Helen felt the color come to her face as the contessa’s words recalled her own sorrow, which for the moment she had forgotten. The freedom with which her guest spoke of her personal affairs repelled her, yet there was a subtle attraction which Helen could not help feeling.
“You are very pessimistic on the subject of marriage,” she ventured.
“Not at all,” the contessa insisted, calmly. “Husbands are selfish brutes, all of them; but they are absolutely necessary to give one respectability. Perhaps your husband is an exception, but I doubt it. Where is he now?”
“He is at the library,” Helen faltered, resenting the contessa’s question, but forced to an answer by the suddenness with which it was put.

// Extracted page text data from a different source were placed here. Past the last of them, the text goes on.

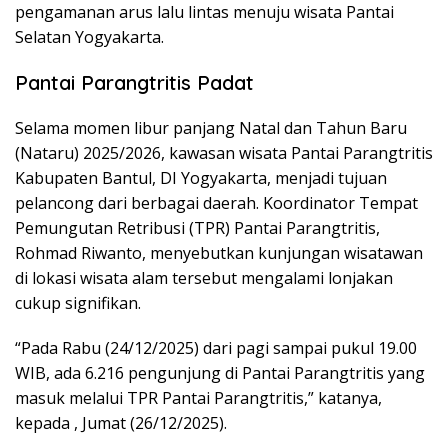
pengamanan arus lalu lintas menuju wisata Pantai
Selatan Yogyakarta.
Pantai Parangtritis Padat
Selama momen libur panjang Natal dan Tahun Baru
(Nataru) 2025/2026, kawasan wisata Pantai Parangtritis
Kabupaten Bantul, DI Yogyakarta, menjadi tujuan
pelancong dari berbagai daerah. Koordinator Tempat
Pemungutan Retribusi (TPR) Pantai Parangtritis,
Rohmad Riwanto, menyebutkan kunjungan wisatawan
di lokasi wisata alam tersebut mengalami lonjakan
cukup signifikan.
“Pada Rabu (24/12/2025) dari pagi sampai pukul 19.00
WIB, ada 6.216 pengunjung di Pantai Parangtritis yang
masuk melalui TPR Pantai Parangtritis,” katanya,
kepada , Jumat (26/12/2025).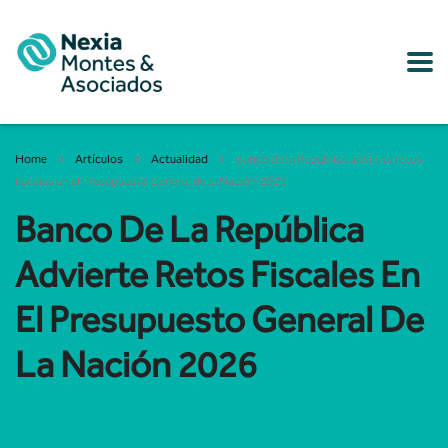
Home
Artículos
Actualidad
Banco de la República advierte retos
fiscales en el Presupuesto General de la Nación 2026
Banco De La República
Advierte Retos Fiscales En
El Presupuesto General De
La Nación 2026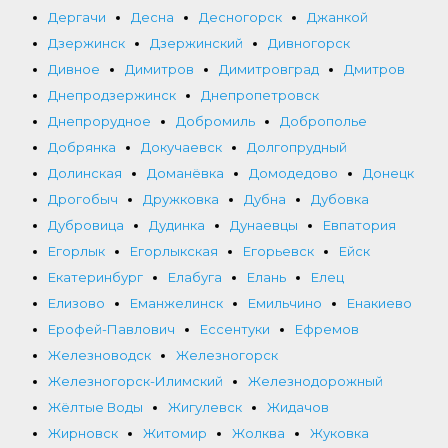
Дергачи
Десна
Десногорск
Джанкой
Дзержинск
Дзержинский
Дивногорск
Дивное
Димитров
Димитровград
Дмитров
Днепродзержинск
Днепропетровск
Днепрорудное
Добромиль
Доброполье
Добрянка
Докучаевск
Долгопрудный
Долинская
Доманёвка
Домодедово
Донецк
Дрогобыч
Дружковка
Дубна
Дубовка
Дубровица
Дудинка
Дунаевцы
Евпатория
Егорлык
Егорлыкская
Егорьевск
Ейск
Екатеринбург
Елабуга
Елань
Елец
Елизово
Еманжелинск
Емильчино
Енакиево
Ерофей-Павлович
Ессентуки
Ефремов
Железноводск
Железногорск
Железногорск-Илимский
Железнодорожный
Жёлтые Воды
Жигулевск
Жидачов
Жирновск
Житомир
Жолква
Жуковка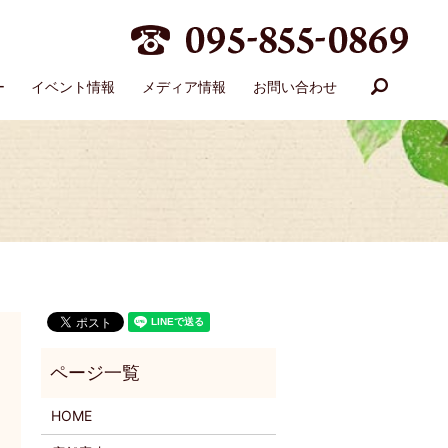
search
ー
イベント情報
メディア情報
お問い合わせ
HOME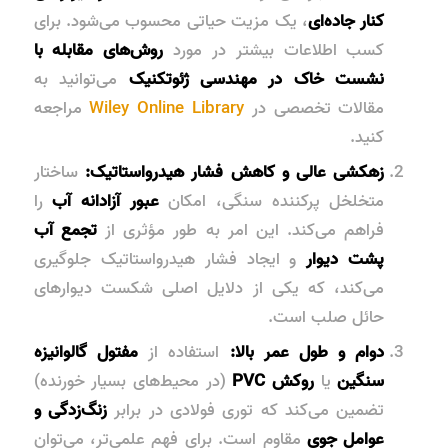
کنار جاده‌ای
، یک مزیت حیاتی محسوب می‌شود. برای
کسب اطلاعات بیشتر در مورد
روش‌های مقابله با
نشست خاک در مهندسی ژئوتکنیک
می‌توانید به
مقالات تخصصی در
Wiley Online Library
مراجعه
کنید.
زهکشی عالی و کاهش فشار هیدرواستاتیک:
ساختار
متخلخل پرکننده سنگی، امکان
عبور آزادانه آب
را
فراهم می‌کند. این امر به طور مؤثری از
تجمع آب
پشت دیوار
و ایجاد
فشار هیدرواستاتیک
جلوگیری
می‌کند، که یکی از دلایل اصلی شکست دیوارهای
حائل صلب است.
دوام و طول عمر بالا:
استفاده از
مفتول گالوانیزه
سنگین
یا
روکش PVC
(در محیط‌های بسیار خورنده)
تضمین می‌کند که توری فولادی در برابر
زنگ‌زدگی و
عوامل جوی
مقاوم است. برای فهم علمی‌تر، می‌توان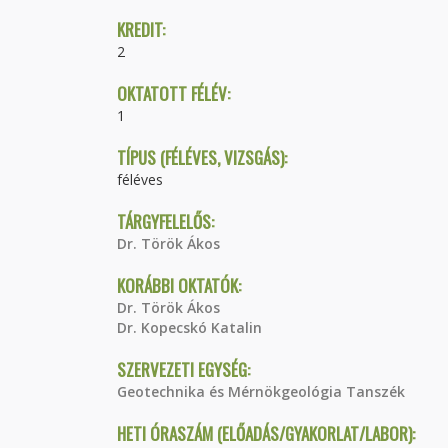
KREDIT:
2
OKTATOTT FÉLÉV:
1
TÍPUS (FÉLÉVES, VIZSGÁS):
féléves
TÁRGYFELELŐS:
Dr. Török Ákos
KORÁBBI OKTATÓK:
Dr. Török Ákos
Dr. Kopecskó Katalin
SZERVEZETI EGYSÉG:
Geotechnika és Mérnökgeológia Tanszék
HETI ÓRASZÁM (ELŐADÁS/GYAKORLAT/LABOR):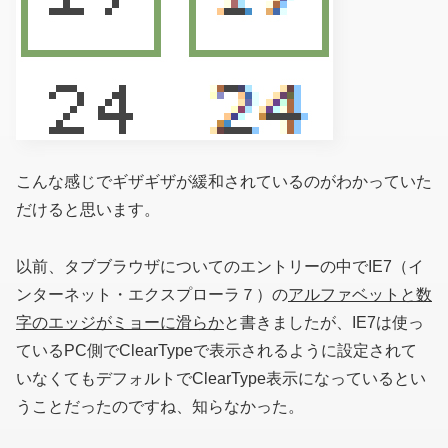
こんな感じでギザギザが緩和されているのがわかっていた
だけると思います。
以前、タブブラウザについてのエントリーの中でIE7（イ
ンターネット・エクスプローラ７）の
アルファベットと数
字のエッジがミョーに滑らか
と書きましたが、IE7は使っ
ているPC側でClearTypeで表示されるように設定されて
いなくてもデフォルトでClearType表示になっているとい
うことだったのですね、知らなかった。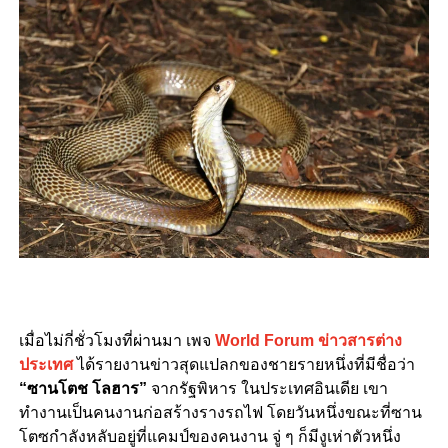
เมื่อไม่กี่ชั่วโมงที่ผ่านมา เพจ
World Forum ข่าวสารต่าง
ประเทศ
ได้รายงานข่าวสุดแปลกของชายรายหนึ่งที่มีชื่อว่า
“ซานโตช โลฮาร”
จากรัฐพิหาร ในประเทศอินเดีย เขา
ทำงานเป็นคนงานก่อสร้างรางรถไฟ โดยวันหนึ่งขณะที่ซาน
โตซกำลังหลับอยู่ที่แคมป์ของคนงาน จู่ ๆ ก็มีงูเห่าตัวหนึ่ง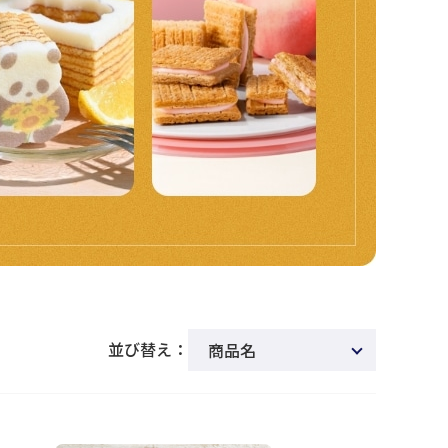
並び替え：
商品名
新着順
発売日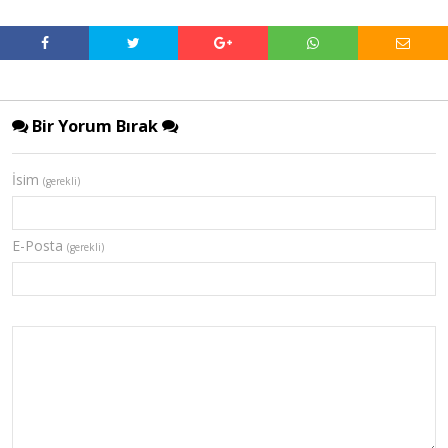
Bir Yorum Bırak
İsim
(gerekli)
E-Posta
(gerekli)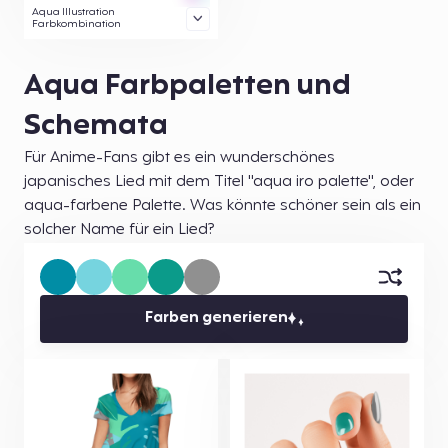
Aqua Illustration
Farbkombination
Aqua Farbpaletten und
Schemata
Für Anime-Fans gibt es ein wunderschönes
japanisches Lied mit dem Titel "aqua iro palette", oder
aqua-farbene Palette. Was könnte schöner sein als ein
solcher Name für ein Lied?
Farben generieren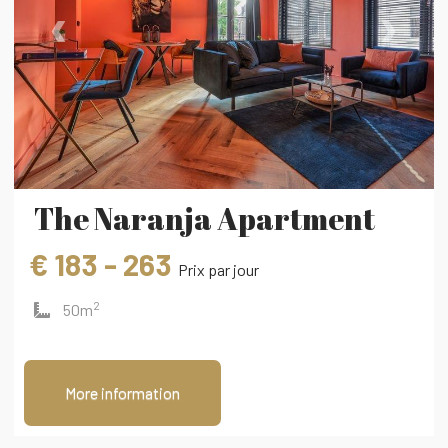
‹
›
The Naranja Apartment
€ 183 - 263
Prix ​​par jour
2
50m
More information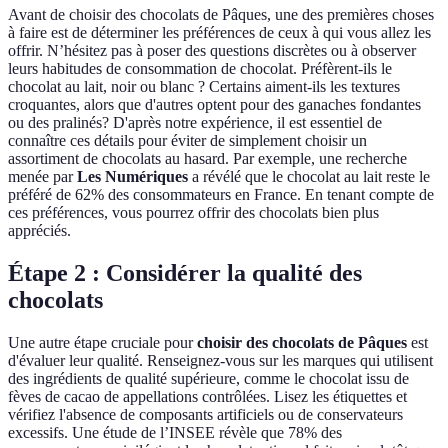
Avant de choisir des chocolats de Pâques, une des premières choses
à faire est de déterminer les préférences de ceux à qui vous allez les
offrir. N’hésitez pas à poser des questions discrètes ou à observer
leurs habitudes de consommation de chocolat. Préfèrent-ils le
chocolat au lait, noir ou blanc ? Certains aiment-ils les textures
croquantes, alors que d'autres optent pour des ganaches fondantes
ou des pralinés? D'après notre expérience, il est essentiel de
connaître ces détails pour éviter de simplement choisir un
assortiment de chocolats au hasard. Par exemple, une recherche
menée par
Les Numériques
a révélé que le chocolat au lait reste le
préféré de 62% des consommateurs en France. En tenant compte de
ces préférences, vous pourrez offrir des chocolats bien plus
appréciés.
Étape 2 : Considérer la qualité des
chocolats
Une autre étape cruciale pour
choisir des chocolats de Pâques
est
d'évaluer leur qualité. Renseignez-vous sur les marques qui utilisent
des ingrédients de qualité supérieure, comme le chocolat issu de
fèves de cacao de appellations contrôlées. Lisez les étiquettes et
vérifiez l'absence de composants artificiels ou de conservateurs
excessifs. Une étude de l’INSEE révèle que 78% des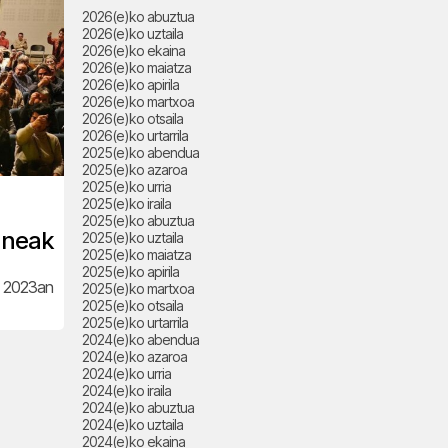
2026(e)ko abuztua
2026(e)ko uztaila
2026(e)ko ekaina
2026(e)ko maiatza
2026(e)ko apirila
2026(e)ko martxoa
2026(e)ko otsaila
2026(e)ko urtarrila
2025(e)ko abendua
2025(e)ko azaroa
2025(e)ko urria
2025(e)ko iraila
2025(e)ko abuztua
uneak
2025(e)ko uztaila
2025(e)ko maiatza
2025(e)ko apirila
a 2023an
2025(e)ko martxoa
2025(e)ko otsaila
2025(e)ko urtarrila
2024(e)ko abendua
2024(e)ko azaroa
2024(e)ko urria
2024(e)ko iraila
2024(e)ko abuztua
2024(e)ko uztaila
2024(e)ko ekaina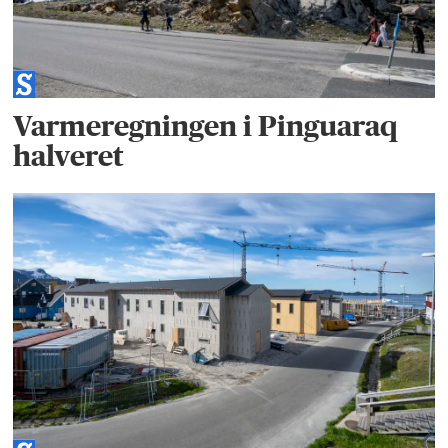
Varmeregningen i Pinguaraq
halveret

“At the library?” repeated the contessa, interrogatively. “That is where he was on the afternoon of the Londi reception. Is he there all the time?”
“A good deal of the time,” admitted Helen. “He is engaged upon an important literary work.”
“In which he takes a great interest and you none at all. There you have it—selfishness, the chief attribute of man!”
“It does look like it,” Helen answered, concluding that she had better move in the line of the least resistance. “But in this particular case I am very much interested in my husband’s work, even though I am unable to enter into it.”
“That is not interest,” corrected the contessa—“it is sacrifice; and that is woman’s chief attribute.”
“I see you are determined to include my husband in your general category.”